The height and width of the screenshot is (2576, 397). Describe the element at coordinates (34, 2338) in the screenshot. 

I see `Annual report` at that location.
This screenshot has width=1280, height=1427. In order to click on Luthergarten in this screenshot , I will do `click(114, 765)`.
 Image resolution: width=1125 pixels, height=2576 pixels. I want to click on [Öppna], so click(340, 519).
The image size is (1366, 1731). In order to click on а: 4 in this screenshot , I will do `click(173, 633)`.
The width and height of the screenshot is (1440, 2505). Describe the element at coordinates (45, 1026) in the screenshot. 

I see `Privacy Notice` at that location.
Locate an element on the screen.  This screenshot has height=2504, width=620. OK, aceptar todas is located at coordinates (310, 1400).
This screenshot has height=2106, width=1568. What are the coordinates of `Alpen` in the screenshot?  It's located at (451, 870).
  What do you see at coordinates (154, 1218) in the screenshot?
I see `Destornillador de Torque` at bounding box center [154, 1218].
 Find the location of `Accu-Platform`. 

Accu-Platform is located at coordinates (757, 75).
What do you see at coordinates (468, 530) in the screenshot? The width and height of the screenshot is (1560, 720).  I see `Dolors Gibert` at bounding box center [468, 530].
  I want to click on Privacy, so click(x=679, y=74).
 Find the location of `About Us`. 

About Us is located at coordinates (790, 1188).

============================================================

What to produce:
Set down each entry exactly as it appears above.

Response:
The height and width of the screenshot is (2576, 397). Describe the element at coordinates (34, 2338) in the screenshot. 

I see `Annual report` at that location.
This screenshot has width=1280, height=1427. In order to click on Luthergarten in this screenshot , I will do `click(114, 765)`.
 Image resolution: width=1125 pixels, height=2576 pixels. I want to click on [Öppna], so click(340, 519).
The image size is (1366, 1731). In order to click on а: 4 in this screenshot , I will do `click(173, 633)`.
The width and height of the screenshot is (1440, 2505). Describe the element at coordinates (45, 1026) in the screenshot. 

I see `Privacy Notice` at that location.
Locate an element on the screen.  This screenshot has height=2504, width=620. OK, aceptar todas is located at coordinates (310, 1400).
This screenshot has height=2106, width=1568. What are the coordinates of `Alpen` in the screenshot?  It's located at (451, 870).
  What do you see at coordinates (154, 1218) in the screenshot?
I see `Destornillador de Torque` at bounding box center [154, 1218].
 Find the location of `Accu-Platform`. 

Accu-Platform is located at coordinates (757, 75).
What do you see at coordinates (468, 530) in the screenshot? The width and height of the screenshot is (1560, 720).  I see `Dolors Gibert` at bounding box center [468, 530].
  I want to click on Privacy, so click(x=679, y=74).
 Find the location of `About Us`. 

About Us is located at coordinates (790, 1188).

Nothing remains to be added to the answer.